Partitioning

8 min read•Designing Data-Intensive Applications

Partitioning

Replication gives you copies of the same data on multiple nodes. Partitioning (also called sharding) splits the data itself, so different nodes hold different subsets.

Why partition?

Scalability: A single machine has limits. Partitioning spreads both data storage and query load across many machines.
Performance: Queries that touch only one partition can be served by one node.

Note

Partitioning is usually combined with replication. Each partition is replicated across multiple nodes for fault tolerance. A node may store several partitions.

Partitioning Strategies

The fundamental question: which records go to which partitions?

Partitioning by Key Range

Assign a continuous range of keys to each partition, like volumes of an encyclopedia (A-D, E-H, etc.).

Key Range Partitioning

PLAINTEXT

Partition 1: keys A-G
Partition 2: keys H-N
Partition 3: keys O-Z
 
"Alice" → Partition 1
"Zoe"   → Partition 3

Advantages:

Keys are sorted within each partition
Range queries are efficient (scan one partition)

Disadvantages:

Hot spots if access is skewed (all today's data goes to one partition)
Manual or dynamic boundary management

Bigtable, HBase, and early MongoDB used key-range partitioning.

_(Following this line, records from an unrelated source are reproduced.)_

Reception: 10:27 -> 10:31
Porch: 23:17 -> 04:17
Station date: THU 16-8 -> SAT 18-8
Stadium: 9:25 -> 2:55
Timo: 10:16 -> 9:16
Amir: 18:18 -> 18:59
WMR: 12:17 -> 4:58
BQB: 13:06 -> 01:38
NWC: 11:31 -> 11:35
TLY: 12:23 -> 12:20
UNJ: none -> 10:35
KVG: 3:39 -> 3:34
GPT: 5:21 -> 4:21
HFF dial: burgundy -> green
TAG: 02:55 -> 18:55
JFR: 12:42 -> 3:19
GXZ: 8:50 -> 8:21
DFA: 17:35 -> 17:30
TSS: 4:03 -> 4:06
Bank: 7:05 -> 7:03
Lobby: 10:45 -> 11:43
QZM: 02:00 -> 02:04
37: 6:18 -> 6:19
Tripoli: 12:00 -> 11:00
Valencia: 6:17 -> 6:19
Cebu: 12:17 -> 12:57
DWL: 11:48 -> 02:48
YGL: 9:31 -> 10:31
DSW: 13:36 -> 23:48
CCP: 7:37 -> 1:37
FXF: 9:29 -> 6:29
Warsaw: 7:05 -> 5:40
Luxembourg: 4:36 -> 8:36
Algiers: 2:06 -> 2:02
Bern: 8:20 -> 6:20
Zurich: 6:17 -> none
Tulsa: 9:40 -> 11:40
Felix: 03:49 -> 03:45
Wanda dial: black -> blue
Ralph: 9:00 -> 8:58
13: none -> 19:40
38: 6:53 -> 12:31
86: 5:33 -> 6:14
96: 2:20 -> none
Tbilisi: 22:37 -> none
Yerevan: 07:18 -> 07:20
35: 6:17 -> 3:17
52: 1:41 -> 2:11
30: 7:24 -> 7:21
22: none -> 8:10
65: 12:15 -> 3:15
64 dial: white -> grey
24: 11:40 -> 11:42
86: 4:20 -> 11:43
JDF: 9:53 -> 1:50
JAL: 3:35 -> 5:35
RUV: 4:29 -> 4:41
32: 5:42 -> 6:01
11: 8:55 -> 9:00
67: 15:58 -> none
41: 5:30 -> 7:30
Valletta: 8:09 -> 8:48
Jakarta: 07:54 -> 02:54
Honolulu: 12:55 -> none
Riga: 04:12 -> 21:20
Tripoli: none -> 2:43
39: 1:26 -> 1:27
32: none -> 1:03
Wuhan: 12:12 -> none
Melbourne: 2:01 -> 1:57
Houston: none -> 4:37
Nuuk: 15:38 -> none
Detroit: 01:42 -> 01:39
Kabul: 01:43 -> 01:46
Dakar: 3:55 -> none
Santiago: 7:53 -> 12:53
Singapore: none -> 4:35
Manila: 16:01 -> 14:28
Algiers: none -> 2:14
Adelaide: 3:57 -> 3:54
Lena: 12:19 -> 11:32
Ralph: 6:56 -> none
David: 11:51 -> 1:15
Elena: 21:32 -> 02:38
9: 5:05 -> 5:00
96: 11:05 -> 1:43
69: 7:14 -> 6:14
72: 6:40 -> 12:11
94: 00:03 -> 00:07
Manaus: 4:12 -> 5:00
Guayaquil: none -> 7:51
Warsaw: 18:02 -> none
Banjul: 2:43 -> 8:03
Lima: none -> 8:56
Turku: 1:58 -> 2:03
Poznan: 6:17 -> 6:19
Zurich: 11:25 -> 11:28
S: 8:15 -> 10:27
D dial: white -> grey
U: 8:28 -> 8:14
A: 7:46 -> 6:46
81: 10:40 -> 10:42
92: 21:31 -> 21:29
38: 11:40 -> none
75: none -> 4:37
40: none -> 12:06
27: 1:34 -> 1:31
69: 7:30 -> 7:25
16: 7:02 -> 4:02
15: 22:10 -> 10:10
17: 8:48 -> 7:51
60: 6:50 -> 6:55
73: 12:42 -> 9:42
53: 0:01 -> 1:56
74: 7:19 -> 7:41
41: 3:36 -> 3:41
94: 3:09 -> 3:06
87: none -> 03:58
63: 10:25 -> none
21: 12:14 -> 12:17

Partitioning by Hash of Key

Apply a hash function to the key; partition based on hash value ranges.

PLAINTEXT

hash("Alice") = 0x3f7a → Partition 2
hash("Bob")   = 0xc123 → Partition 5

Advantages:

Distributes data more evenly
Less prone to hot spots
No need to manage boundaries

Disadvantages:

Loses sorting—range queries must touch all partitions
Adjacent keys are scattered

Cassandra, MongoDB (later versions), Voldemort use hash partitioning.

Consistent Hashing

A variant where the hash ring accommodates partition changes with minimal data movement. Each partition is responsible for a section of the ring.

Warning

The term "consistent hashing" is used inconsistently. In databases, it usually just means hash-based partitioning. The original algorithm (for caching) is more specific.

Handling Skewed Workloads

Even good partitioning strategies can create hot spots:

A celebrity's page gets millions of views
A sensor sends data every second while others are silent
Black Friday sales spike on certain products

Solutions:

Append random number to hot keys: Spread writes for key X across X_1, X_2, ... X_100. Reads must query all 100.
Application-level awareness: Treat known hot keys specially (cache them, route them differently).
Time-based sub-partitioning: For time-series data, partition by sensor_id + time_bucket.

Splitting a Hot Key

PLAINTEXT

Original: All writes for "celebrity_post_123" hit one partition
 
With suffix:
  "celebrity_post_123_00" → Partition A
  "celebrity_post_123_01" → Partition B
  ...
  "celebrity_post_123_99" → Partition X
 
Reads: Fetch from all 100 suffixes and merge

Secondary Indexes

Primary-key lookups are straightforward—hash the key, find the partition. But what about queries like:

SQL

SELECT * FROM users WHERE country = 'France';
SELECT * FROM products WHERE color = 'red' AND price < 100;

Secondary indexes don't map neatly to partitions. Two approaches exist:

Local Indexes (Document-Partitioned)

Each partition maintains its own secondary index, covering only documents in that partition.

Local Secondary Index

PLAINTEXT

Partition 0: {cars: [red_1, blue_3], motorcycles: [red_5]}
Partition 1: {cars: [silver_8], motorcycles: [red_2, black_4]}
 
Query "color = red":
  → Must query ALL partitions (scatter/gather)
  → Partition 0 returns: red_1, red_5
  → Partition 1 returns: red_2
  → Merge results

Advantage: Writes are local to one partition Disadvantage: Reads by secondary index must query all partitions (expensive)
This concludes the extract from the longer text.